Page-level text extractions
>>

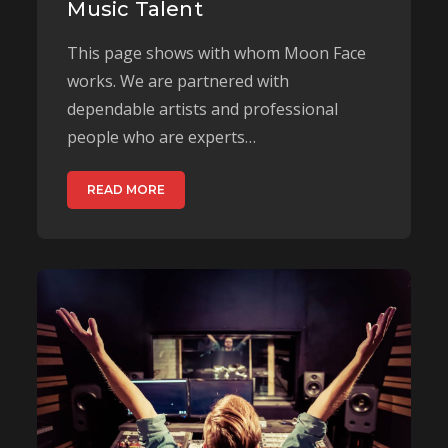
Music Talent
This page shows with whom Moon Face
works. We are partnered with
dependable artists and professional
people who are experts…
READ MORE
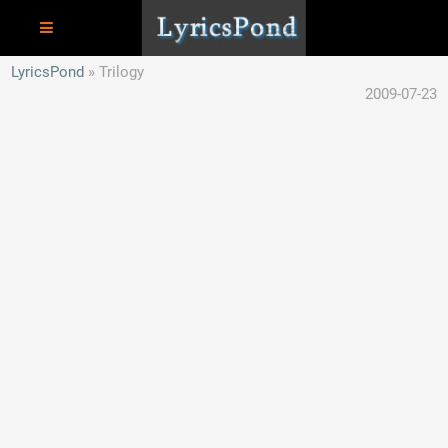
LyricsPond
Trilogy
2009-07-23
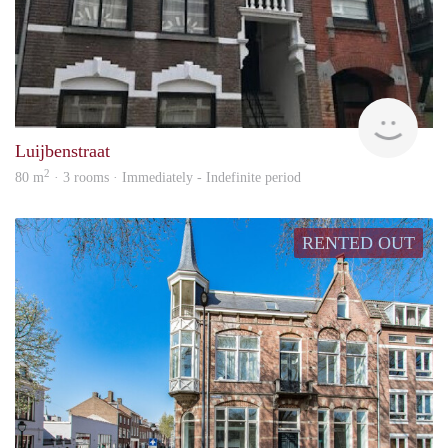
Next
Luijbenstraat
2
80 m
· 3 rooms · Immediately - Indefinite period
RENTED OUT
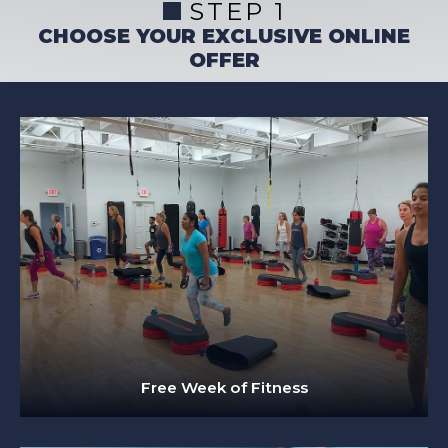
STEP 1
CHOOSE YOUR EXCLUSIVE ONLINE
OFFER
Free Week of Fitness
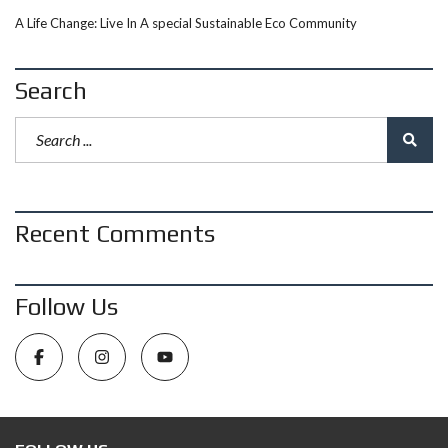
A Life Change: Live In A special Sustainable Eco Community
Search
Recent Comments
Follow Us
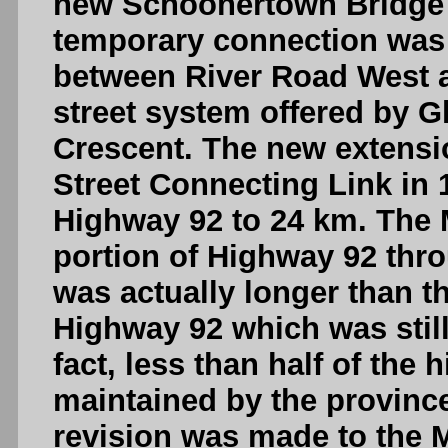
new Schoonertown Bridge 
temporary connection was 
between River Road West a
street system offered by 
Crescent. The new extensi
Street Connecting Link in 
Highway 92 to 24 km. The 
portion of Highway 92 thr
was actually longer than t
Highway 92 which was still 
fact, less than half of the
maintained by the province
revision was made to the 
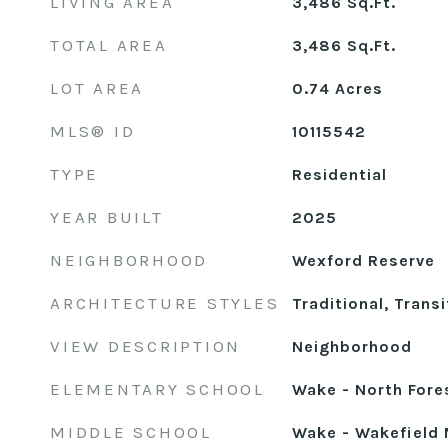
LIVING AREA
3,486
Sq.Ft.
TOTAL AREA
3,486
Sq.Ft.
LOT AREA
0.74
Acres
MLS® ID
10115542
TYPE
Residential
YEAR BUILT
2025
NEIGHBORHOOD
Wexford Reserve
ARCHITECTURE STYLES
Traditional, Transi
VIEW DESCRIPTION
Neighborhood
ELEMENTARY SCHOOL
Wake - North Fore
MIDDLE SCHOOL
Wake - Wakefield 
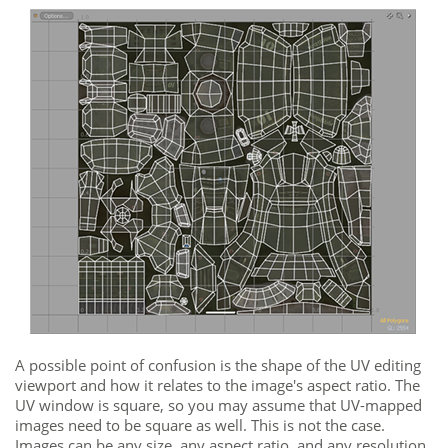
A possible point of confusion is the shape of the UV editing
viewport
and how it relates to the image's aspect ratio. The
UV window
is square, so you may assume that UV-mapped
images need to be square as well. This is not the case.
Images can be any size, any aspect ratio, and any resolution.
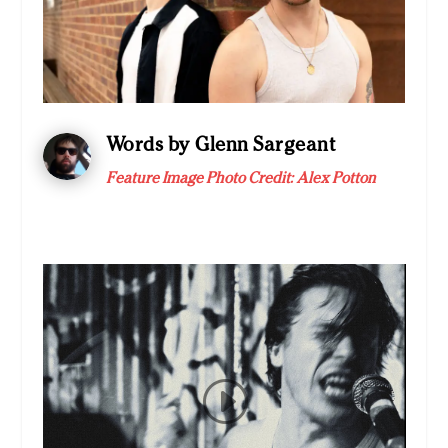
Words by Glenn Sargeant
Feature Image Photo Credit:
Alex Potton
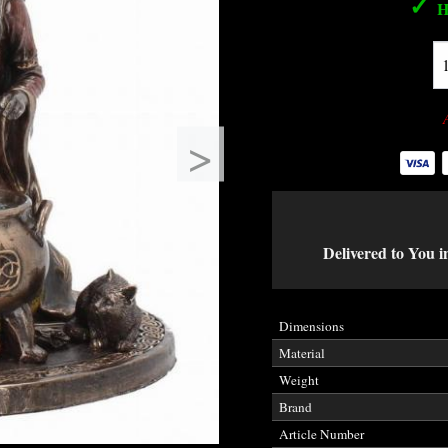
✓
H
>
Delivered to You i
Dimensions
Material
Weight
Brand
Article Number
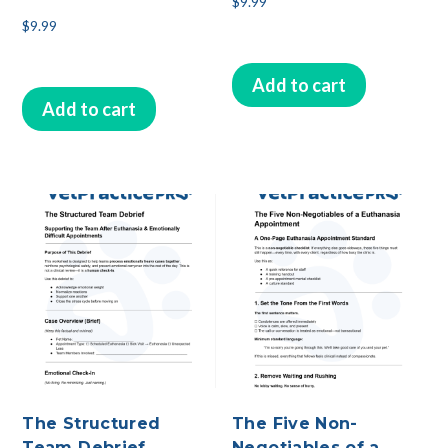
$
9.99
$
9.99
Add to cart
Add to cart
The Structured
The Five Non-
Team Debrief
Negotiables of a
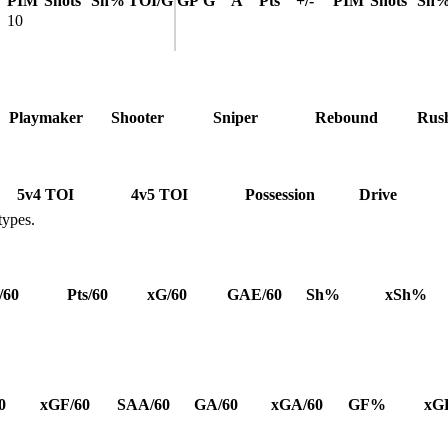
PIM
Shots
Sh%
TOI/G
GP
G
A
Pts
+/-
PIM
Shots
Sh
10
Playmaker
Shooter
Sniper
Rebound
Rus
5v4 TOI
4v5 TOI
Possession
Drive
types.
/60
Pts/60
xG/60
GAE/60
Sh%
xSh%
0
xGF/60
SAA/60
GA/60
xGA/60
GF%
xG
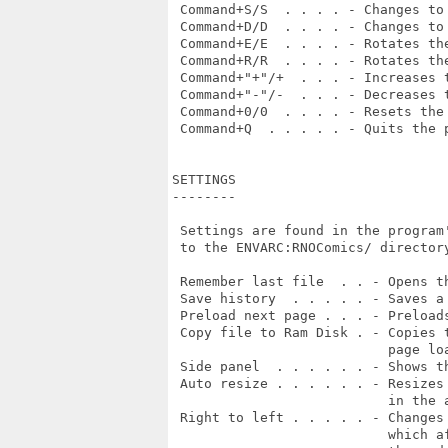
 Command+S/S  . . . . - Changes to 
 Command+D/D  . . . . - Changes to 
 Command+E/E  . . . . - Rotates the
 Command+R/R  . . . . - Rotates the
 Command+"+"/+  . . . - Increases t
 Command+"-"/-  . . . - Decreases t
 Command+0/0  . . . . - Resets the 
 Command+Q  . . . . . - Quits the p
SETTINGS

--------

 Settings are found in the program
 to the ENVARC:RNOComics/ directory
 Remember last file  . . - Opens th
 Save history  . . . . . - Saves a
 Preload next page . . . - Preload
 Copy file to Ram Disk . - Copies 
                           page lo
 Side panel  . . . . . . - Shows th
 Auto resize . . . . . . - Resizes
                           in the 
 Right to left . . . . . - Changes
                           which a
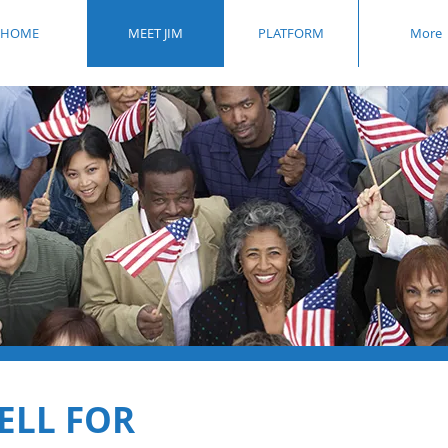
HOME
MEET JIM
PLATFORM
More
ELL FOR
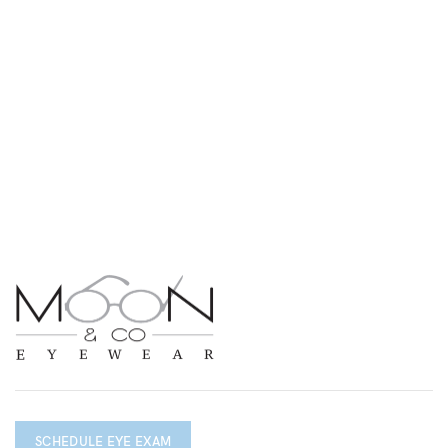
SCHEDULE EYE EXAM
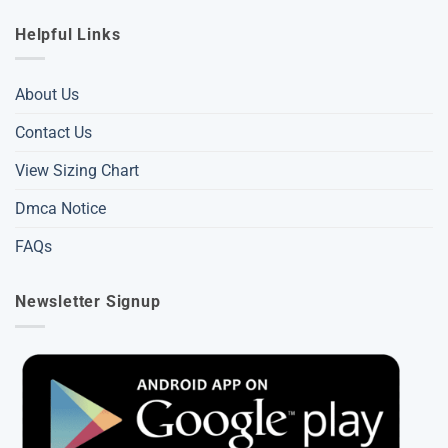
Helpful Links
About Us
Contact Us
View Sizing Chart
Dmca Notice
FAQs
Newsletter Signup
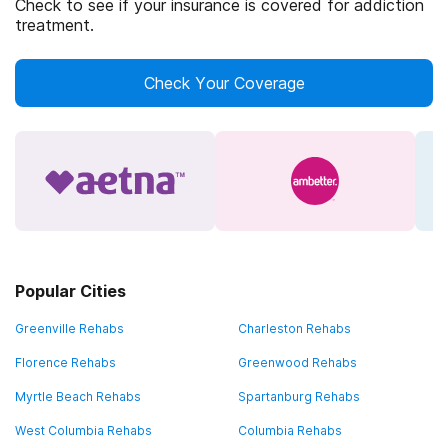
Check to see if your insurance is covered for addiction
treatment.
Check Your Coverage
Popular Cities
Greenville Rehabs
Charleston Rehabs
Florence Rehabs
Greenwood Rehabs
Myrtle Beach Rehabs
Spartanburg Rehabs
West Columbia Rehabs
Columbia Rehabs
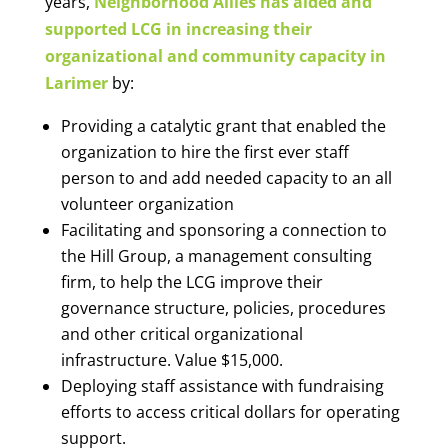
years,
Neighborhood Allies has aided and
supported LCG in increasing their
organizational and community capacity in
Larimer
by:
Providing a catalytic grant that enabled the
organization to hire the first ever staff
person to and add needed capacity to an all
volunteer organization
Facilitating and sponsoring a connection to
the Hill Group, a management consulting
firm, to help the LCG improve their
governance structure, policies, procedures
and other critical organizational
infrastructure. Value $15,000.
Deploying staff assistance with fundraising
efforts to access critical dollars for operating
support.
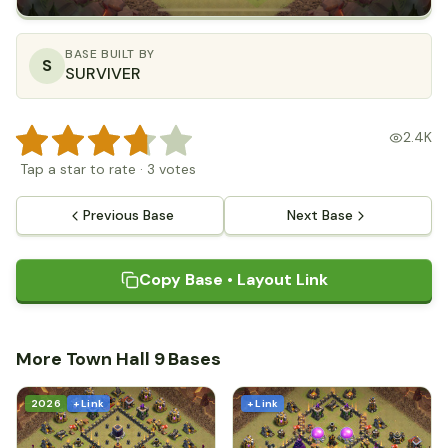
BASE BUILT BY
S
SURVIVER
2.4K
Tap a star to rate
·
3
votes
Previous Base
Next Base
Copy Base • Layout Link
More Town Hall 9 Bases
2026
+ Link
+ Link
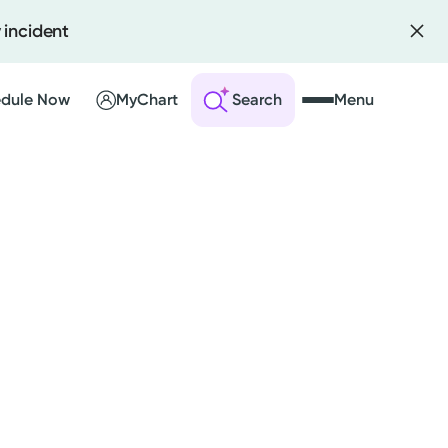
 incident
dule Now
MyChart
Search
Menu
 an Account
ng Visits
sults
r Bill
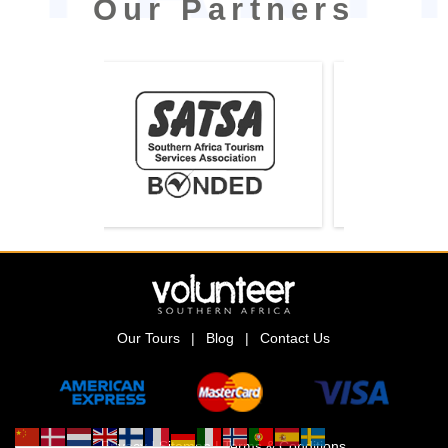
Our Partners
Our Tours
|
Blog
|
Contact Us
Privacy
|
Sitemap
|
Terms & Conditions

<<

**WHAT IS EXPECTED**: What lines above mention "critical"? Copy each one.

**YOUR SOLUTION**:
and other critical organizational
efforts to access critical dollars for operating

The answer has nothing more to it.